Note that this inference setup is rather inefficient, since we reprocess the entire source sentence and the entire generated target sentence every time we sample a new word. In a practical application, you would factor the encoder and the decoder as two separate models, and your decoder would only run a single step at each token-sampling iteration, reusing its previous internal state.

There are many ways this model could be improved: We could use a deep stack of recurrent layers for both the encoder and the decoder. We could use an LSTM instead of a GRU. And so on. Beyond such tweaks, the RNN approach to seq2seq learning has a few fundamental limitations:
* The source sequence representation has to be held entirely in the encoder state vector(s), which puts significant limitations on the size and complexity of the sentences you can translate. It's a bit as if a human were translating a sentence entirely from memory, without looking twice at the source sentence while producing the translation.
* RNNs have trouble dealing with very long sequences, since they tend to progressively forget about the past, by the time you have reached the 100th token in either sequence, little information remains about the start of the sequence. That means RNN-based models can't hold onto long-term context, which can be essential for translating long documents.


### Sequence-to-Sequence learning with Transformer

Sequence-to-sequence learning is the task where Transfoerm really shines. Neural attention enables Transfromer models to successfully process sequences that are considerably longer and more complex than those RNNs can handle.\
In a sequence-to-sequence Transformer, the Transformer encoder would naturally play the role of the encoder, which reads the source sequence and produces an encoded representation of it. Unlike our previous RNN encoder, though, the Transformer encoder keeps the encoded represetnation in a sequence format: it's a sequence of context-aware embedding vectors.\
The second half of the model is the Transformer decoder. Just like the RNN decoder, it reads tokens 0..N in the target sequence and tries to predict token N+1. Crucially, while doing this, it uses neural attention to identify which toekns in the encoded source sentence are most closely related to the target token it's currently trying to predict.\
Recall the query-key-value model: in a Transformer decoder, the target sequence serves as an attention "query" that is used to pay closer attention to different parts of the source sequence.

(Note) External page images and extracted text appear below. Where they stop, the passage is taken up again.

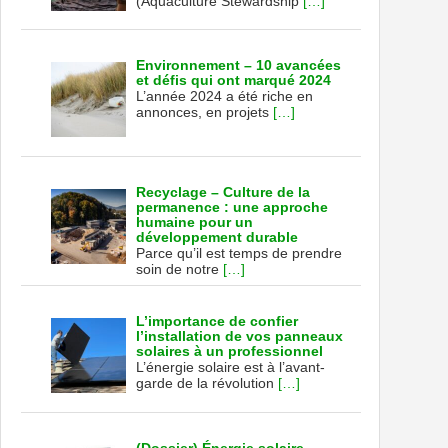
(Aquaculture Stewardship
[…]
Environnement – 10 avancées
et défis qui ont marqué 2024
L’année 2024 a été riche en
annonces, en projets
[…]
Recyclage – Culture de la
permanence : une approche
humaine pour un
développement durable
Parce qu’il est temps de prendre
soin de notre
[…]
L’importance de confier
l’installation de vos panneaux
solaires à un professionnel
L’énergie solaire est à l’avant-
garde de la révolution
[…]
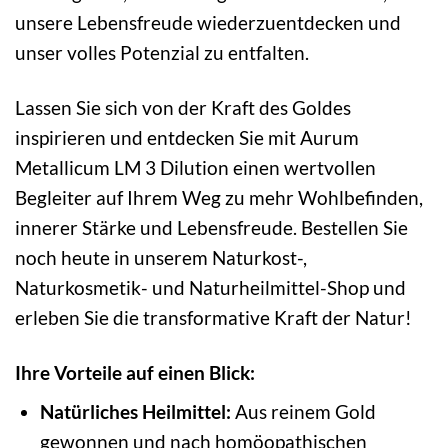
unsere Lebensfreude wiederzuentdecken und
unser volles Potenzial zu entfalten.
Lassen Sie sich von der Kraft des Goldes
inspirieren und entdecken Sie mit Aurum
Metallicum LM 3 Dilution einen wertvollen
Begleiter auf Ihrem Weg zu mehr Wohlbefinden,
innerer Stärke und Lebensfreude. Bestellen Sie
noch heute in unserem Naturkost-,
Naturkosmetik- und Naturheilmittel-Shop und
erleben Sie die transformative Kraft der Natur!
Ihre Vorteile auf einen Blick:
Natürliches Heilmittel:
Aus reinem Gold
gewonnen und nach homöopathischen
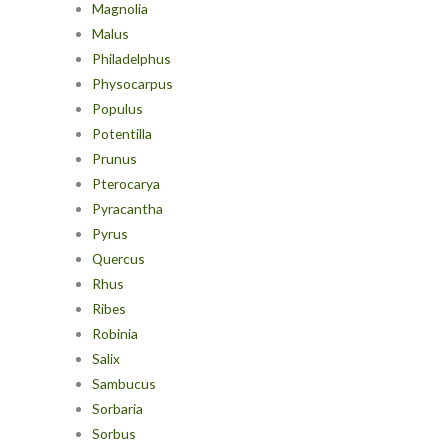
Magnolia
Malus
Philadelphus
Physocarpus
Populus
Potentilla
Prunus
Pterocarya
Pyracantha
Pyrus
Quercus
Rhus
Ribes
Robinia
Salix
Sambucus
Sorbaria
Sorbus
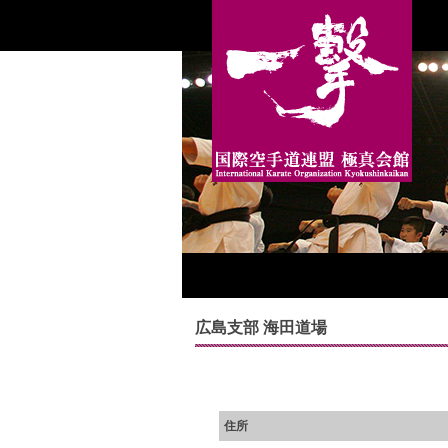
広島支部 海田道場
住所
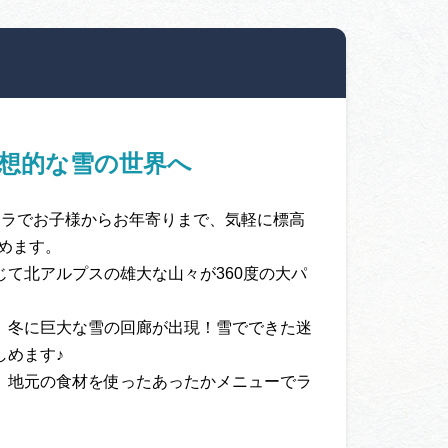
想的な雪の世界へ
ドラでお子様からお年寄りまで、気軽に標高
しめます。
て北アルプスの雄大な山々が360度の大パ
、冬に巨大な雪の回廊が出現！雪でできた迷
しめます♪
、地元の食材を使ったあったかメニューでラ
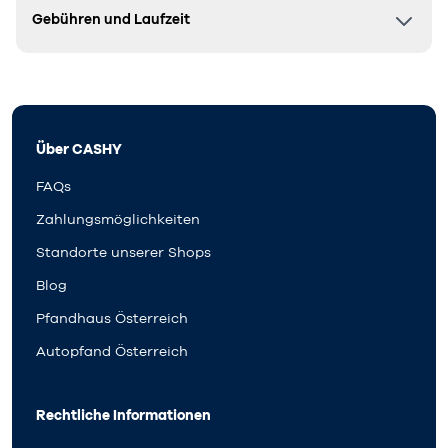
Gebühren und Laufzeit
Über CASHY
FAQs
Zahlungsmöglichkeiten
Standorte unserer Shops
Blog
Pfandhaus Österreich
Autopfand Österreich
Rechtliche Informationen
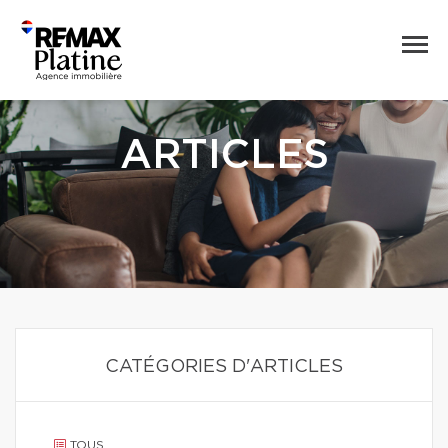
ARTICLES
CATÉGORIES D'ARTICLES
TOUS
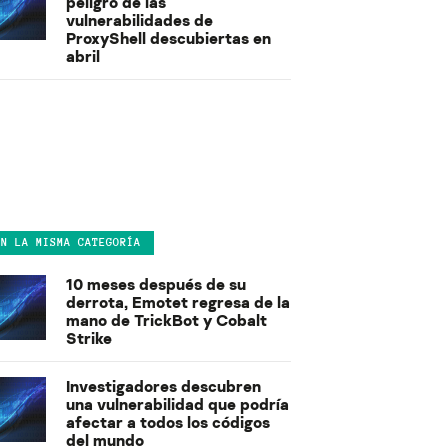
peligro de las
vulnerabilidades de
ProxyShell descubiertas en
abril
EN LA MISMA CATEGORÍA
10 meses después de su
derrota, Emotet regresa de la
mano de TrickBot y Cobalt
Strike
Investigadores descubren
una vulnerabilidad que podría
afectar a todos los códigos
del mundo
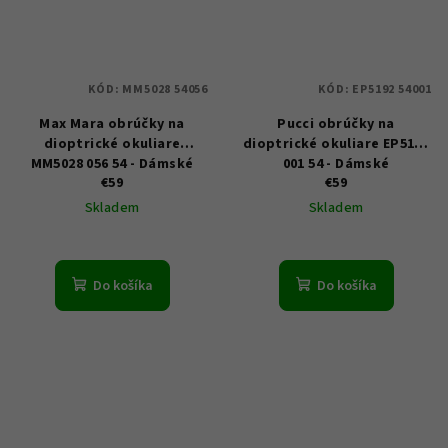
KÓD:
MM5028 54056
KÓD:
EP5192 54001
Max Mara obrúčky na
Pucci obrúčky na
dioptrické okuliare
dioptrické okuliare EP5192
MM5028 056 54 - Dámské
001 54 - Dámské
€59
€59
Skladem
Skladem
Do košíka
Do košíka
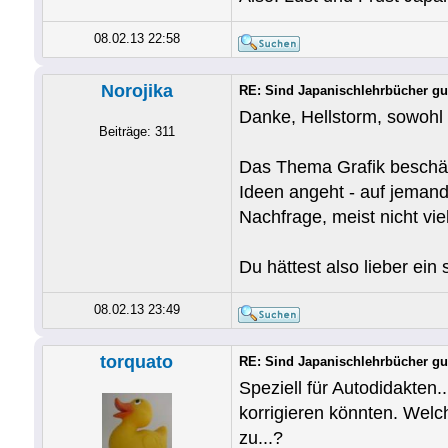
08.02.13 22:58
Norojika
RE: Sind Japanischlehrbücher gu
Danke, Hellstorm, sowohl 
Beiträge: 311
Das Thema Grafik beschäft
Ideen angeht - auf jemand
Nachfrage, meist nicht viel
Du hättest also lieber ei
08.02.13 23:49
torquato
RE: Sind Japanischlehrbücher gu
Speziell für Autodidakten.
korrigieren könnten. Welc
zu...?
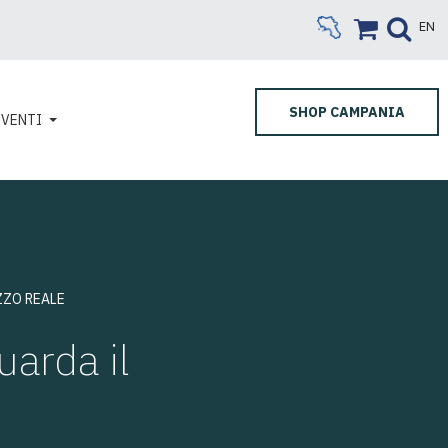
EN
SHOP CAMPANIA
EVENTI
ZZO REALE
uarda il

#### The Transformer Decoder
![image.png](attachment:image.png)\
Look at the decoder internals: you will recognize that it looks very similar to the Transformer encoder, except that an extra attention block is inserted between the self-attention block applied to the target seuqence and the dense layers of the exit block.\
Let's implement it. Like the TransformerEncoder, we will use a Layer subclass.

In [98]:
#Transformer Decoder

class TransformerDecoder(layers.Layer):
    def __init__(self, embed_dim, dense_dim, num_heads, **kwargs):
        super().__init__(**kwargs)
        self.embed_dim = embed_dim
        self.dense_dim = dense_dim
        self.num_heads = num_heads
        self.attention_1 = layers.MultiHeadAttention(
            num_heads=num_heads, key_dim=embed_dim)
        self.attention_2 = layers.MultiHeadAttention(
            num_heads=num_heads, key_dim=embed_dim)
        self.dense_proj = keras.Sequential(
            [layers.Dense(dense_dim, activation="relu"),
             layers.Dense(embed_dim),]
        )
        self.layernorm_1 = layers.LayerNormalization()
        self.layernorm_2 = layers.LayerNormalization()
        self.layernorm_3 = layers.LayerNormalization()
        self.supports_masking = True

    def get_config(self):
        config = super().get_config()
        config.update({
            "embed_dim": self.embed_dim,
            "num_heads": self.num_heads,
            "dense_dim": self.dense_dim,
        })
        return config

    def get_causal_attention_mask(self, inputs):
        input_shape = tf.shape(inputs)
        batch_size, sequence_length = input_shape[0], input_shape[1]
        i = tf.range(sequence_length)[:, tf.newaxis]
        j = tf.range(sequence_length)
        mask = tf.cast(i >= j, dtype="int32")
        mask = tf.reshape(mask, (1, input_shape[1], input_shape[1]))
        mult = tf.concat(
            [tf.expand_dims(batch_size, -1),
             tf.constant([1, 1], dtype=tf.int32)], axis=0)
        return tf.tile(mask, mult)

    def call(self, inputs, encoder_outputs, mask=None):
        causal_mask = self.get_causal_attention_mask(inputs)
        if mask is not None:
            padding_mask = tf.cast(
                mask[:, tf.newaxis, :], dtype="int32")
            padding_mask = tf.minimum(padding_mask, causal_mask)
        else:
            padding_mask = mask
        attention_output_1 = self.attention_1(
            query=inputs,
            value=inputs,
            key=inputs,
            attention_mask=causal_mask)
        attention_output_1 = self.layernorm_1(inputs + attention_output_1)
        attention_output_2 = self.attention_2(
            query=attention_output_1,
            value=encoder_outputs,
            key=encoder_outputs,
            attention_mask=padding_mask,
        )
        attention_output_2 = self.layernorm_2(
            attention_output_1 + attention_output_2)
        proj_output = self.dense_proj(attention_output_2)
        return self.layernorm_3(attention_output_2 + proj_output)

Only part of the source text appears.